While the world around me was going mad, I felt a strange calm descend. Nothing seemed real anymore, and I began to feel like a voyeur looking at my life from a distance. I didn’t care that I was sitting on the floor in my bra and panties. I didn’t care that my mascara and lipstick were so smudged I looked like Batman’s Joker. I just didn’t care.
Some minutes later my other brother Adam, the doctor, burst in and insisted I drink a Coke and swallow the little white pill he was forcing down my throat. It would calm me, he said.
Shortly after that, my overly dramatic, theater-actress mother rushed in to give the performance of her life.
“Why, why, why?” She placed her hand across her heart.
“What is this, a madness most discreet? A stench most foul?” She held her head and cried out, “Whyyy?!”
“For heaven’s sake, Ida, this isn’t some Shakespearean bloody play.” I could hear the anger in my father’s voice. Even after 18 years of divorce, they still couldn’t be civil to each other.
“Lest I remind you that all the world is a stage.” My mother shouted back, the deep timbre in her voice quivering for added dramatic tension as she tilted her head upward and clenched her jaw.
“There you go again with your crap! Clearly you still haven’t learned to separate fantasy from reality!”
“Well, I managed to do that with our marriage!”
My brother jumped between them. “Stop it. This isn’t the time!”
And then all pandemonium broke out.
The priest came around to offer some kind of spiritual guidance but exited quickly, and very red-faced, when he saw my state of undress. Some inquisitive relatives stuck their heads through the door, painted with sad, sorry puppy-dog looks, but they, too, left when they saw me spread-eagled on the floor.
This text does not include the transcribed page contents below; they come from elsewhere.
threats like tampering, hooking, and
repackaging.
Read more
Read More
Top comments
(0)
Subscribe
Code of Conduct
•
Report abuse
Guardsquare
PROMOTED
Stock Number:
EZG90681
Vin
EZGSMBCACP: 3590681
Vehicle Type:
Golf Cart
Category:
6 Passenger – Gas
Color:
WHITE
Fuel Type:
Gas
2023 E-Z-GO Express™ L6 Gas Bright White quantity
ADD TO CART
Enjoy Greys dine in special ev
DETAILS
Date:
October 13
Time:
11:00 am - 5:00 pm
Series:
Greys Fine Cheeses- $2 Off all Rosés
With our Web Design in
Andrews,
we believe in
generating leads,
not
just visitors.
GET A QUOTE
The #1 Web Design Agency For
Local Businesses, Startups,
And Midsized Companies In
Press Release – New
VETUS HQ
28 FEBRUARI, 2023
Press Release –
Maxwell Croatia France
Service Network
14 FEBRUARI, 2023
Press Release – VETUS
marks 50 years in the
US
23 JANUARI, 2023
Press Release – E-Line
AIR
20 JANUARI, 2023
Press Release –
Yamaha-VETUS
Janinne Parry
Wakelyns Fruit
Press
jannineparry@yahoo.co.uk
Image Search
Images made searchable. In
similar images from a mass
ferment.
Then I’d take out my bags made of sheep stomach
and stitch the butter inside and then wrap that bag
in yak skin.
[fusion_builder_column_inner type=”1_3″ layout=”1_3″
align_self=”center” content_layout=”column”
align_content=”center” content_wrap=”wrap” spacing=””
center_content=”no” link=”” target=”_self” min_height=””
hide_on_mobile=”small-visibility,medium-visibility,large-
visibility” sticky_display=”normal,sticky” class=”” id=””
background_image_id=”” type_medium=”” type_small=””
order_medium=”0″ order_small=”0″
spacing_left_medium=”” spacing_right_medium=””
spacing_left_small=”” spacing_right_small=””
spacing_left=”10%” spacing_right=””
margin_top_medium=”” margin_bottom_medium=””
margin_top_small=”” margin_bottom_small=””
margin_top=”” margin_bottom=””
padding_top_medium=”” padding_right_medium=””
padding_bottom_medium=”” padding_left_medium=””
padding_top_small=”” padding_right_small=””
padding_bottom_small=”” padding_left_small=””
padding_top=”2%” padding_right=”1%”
An enormous ruckus ensued when the photographer burst in and started talking photos of me—no one had told him. The ruckus became a total freak show when my favorite cousin Annie, who had designed my dress for free as a wedding gift, saw the state of her “best creation” lying crumpled and torn on the floor. She looked like she was about to cry.
Then everything went very blurry and the noises around me combined into one strange drone.
I closed my eyes and everything went black.